In the Family (POV 2008) tells the first-person story of director Joanna Rudnick as she tries to decide on a course of action after testing positive for the BRCA1 mutation, the "breast cancer gene." To raise public awareness of the issues being presented in the April 15th Supreme Court hearing in our case challenging gene patents, Rudnick, POV, and Kartemquin Films will re-release the film online for free streaming. The film features Rudnick's probing interview with Myriad Genetics' founder about its patents on the genes. Today, Rudnick gives POV an update on her health and personal life, and addresses the upcoming Supreme Court case regarding human gene patenting. An excerpt of the update appears below – to read Rudnick's thoughts in full, and to watch In the Family, go to: http://to.pbs.org/ZjQjcW
The worst part about being diagnosed with breast cancer is knowing that I had the knowledge to prevent it.
I spent much of my late 20s and early 30s defined by BRCA1, the genetic mutation that gave me an up to 87 percent lifetime risk of developing breast cancer and an up to 60 percent lifetime chance of developing ovarian cancer, which I feared even more since my mother was diagnosed with the disease in her early 40s when I was pre-teen.
As a storyteller, the only way I knew how to cope with the enormity of the identity shift out of the carefree world of the healthy into the purgatory of the potentially unwell, was to make the documentary In the Family.
Nearly five years after the release of the film on POV in October 2008, I have just finished up my last chemo, enduring 11 infusions, two blood transfusions and too many days laid up in bed listening to the sounds of my little girls giggling, at times too weak to jump up and see their little faces and squeeze them once more before bed.

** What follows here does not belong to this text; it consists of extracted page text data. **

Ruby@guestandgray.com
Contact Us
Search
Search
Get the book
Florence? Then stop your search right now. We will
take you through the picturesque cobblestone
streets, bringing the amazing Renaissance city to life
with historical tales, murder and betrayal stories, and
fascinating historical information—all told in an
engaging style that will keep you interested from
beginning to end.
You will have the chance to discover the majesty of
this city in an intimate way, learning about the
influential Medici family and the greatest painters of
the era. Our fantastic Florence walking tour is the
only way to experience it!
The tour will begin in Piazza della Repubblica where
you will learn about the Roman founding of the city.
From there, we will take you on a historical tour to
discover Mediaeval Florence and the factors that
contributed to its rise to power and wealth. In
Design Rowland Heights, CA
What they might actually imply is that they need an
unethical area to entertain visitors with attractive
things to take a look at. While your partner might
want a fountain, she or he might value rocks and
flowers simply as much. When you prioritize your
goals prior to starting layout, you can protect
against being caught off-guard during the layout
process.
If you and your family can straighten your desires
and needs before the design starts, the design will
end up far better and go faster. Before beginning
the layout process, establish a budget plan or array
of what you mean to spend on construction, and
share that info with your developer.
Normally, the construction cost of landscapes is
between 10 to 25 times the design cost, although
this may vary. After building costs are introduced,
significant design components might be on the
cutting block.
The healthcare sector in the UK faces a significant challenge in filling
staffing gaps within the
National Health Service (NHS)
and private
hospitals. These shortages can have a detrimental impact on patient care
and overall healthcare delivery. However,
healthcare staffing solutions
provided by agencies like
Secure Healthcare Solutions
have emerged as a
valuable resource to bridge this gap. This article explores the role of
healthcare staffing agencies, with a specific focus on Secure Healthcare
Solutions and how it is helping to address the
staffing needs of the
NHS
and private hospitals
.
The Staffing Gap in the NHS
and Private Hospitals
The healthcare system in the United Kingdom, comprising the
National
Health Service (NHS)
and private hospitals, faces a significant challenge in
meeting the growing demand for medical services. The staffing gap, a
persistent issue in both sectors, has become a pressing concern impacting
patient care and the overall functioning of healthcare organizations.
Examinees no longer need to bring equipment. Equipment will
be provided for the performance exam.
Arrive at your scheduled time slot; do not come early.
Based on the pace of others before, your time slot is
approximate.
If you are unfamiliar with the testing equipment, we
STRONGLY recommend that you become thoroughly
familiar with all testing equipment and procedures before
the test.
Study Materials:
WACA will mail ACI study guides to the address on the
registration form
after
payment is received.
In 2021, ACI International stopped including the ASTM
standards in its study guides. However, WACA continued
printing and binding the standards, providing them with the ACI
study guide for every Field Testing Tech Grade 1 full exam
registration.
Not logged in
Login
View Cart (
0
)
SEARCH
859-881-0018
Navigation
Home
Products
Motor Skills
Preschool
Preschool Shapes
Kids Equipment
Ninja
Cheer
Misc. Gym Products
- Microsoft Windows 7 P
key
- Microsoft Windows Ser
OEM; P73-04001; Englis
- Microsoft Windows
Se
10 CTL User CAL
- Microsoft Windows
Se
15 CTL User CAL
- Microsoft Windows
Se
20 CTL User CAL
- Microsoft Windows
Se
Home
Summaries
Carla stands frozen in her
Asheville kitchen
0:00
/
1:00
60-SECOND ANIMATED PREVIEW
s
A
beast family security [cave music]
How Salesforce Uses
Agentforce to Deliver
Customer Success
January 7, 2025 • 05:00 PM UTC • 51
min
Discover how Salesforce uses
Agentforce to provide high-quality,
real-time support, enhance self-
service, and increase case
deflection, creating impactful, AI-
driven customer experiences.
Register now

Why did this happen to me when I knew how high the stakes were? I was waiting. Waiting to find the right person to launch a life with who would get what was in store for him by linking up with me. I found him and he's amazing (he has slept less than is humanly possible these last few months). We got hitched, had 2 beautiful girls as fast as we possibly could. There were no pauses. I remember calling Luis Pedraza from In the Family on my 38th birthday, proudly announcing that I was about to give birth to my second girl and get my ovaries out, just as I'd promised him in the last scene in the film.
As part of our recent move to the Bay Area, I started scheduling appointments to meet doctors who could perform my prophylactic mastectomy and hysterectomy. I had the first of these set a few weeks after we arrived. But just three days after opening the door on our new home, I felt a lump while I was breastfeeding my nearly 3-month-old. I was subsequently diagnosed with an early-stage breast cancer.
One day after my last chemo and exactly one month before a bilateral mastectomy that's been 12 years in the making, why I am writing about this rather than sleeping off the drugs as they work their way through my system? I don't want my daughters to have to go through what I'm going through. (Heck, I'm taking some of the same drugs my mom took!) I don't want them to have to rush their dreams. And I certainly don't want their only solution to be removing body parts.
I strongly believe, as I did over a decade ago when I first conceived this film, that one of the barriers to finding better answers are the patents on the BRCA1 and BRCA2 genes held by Myriad Genetics.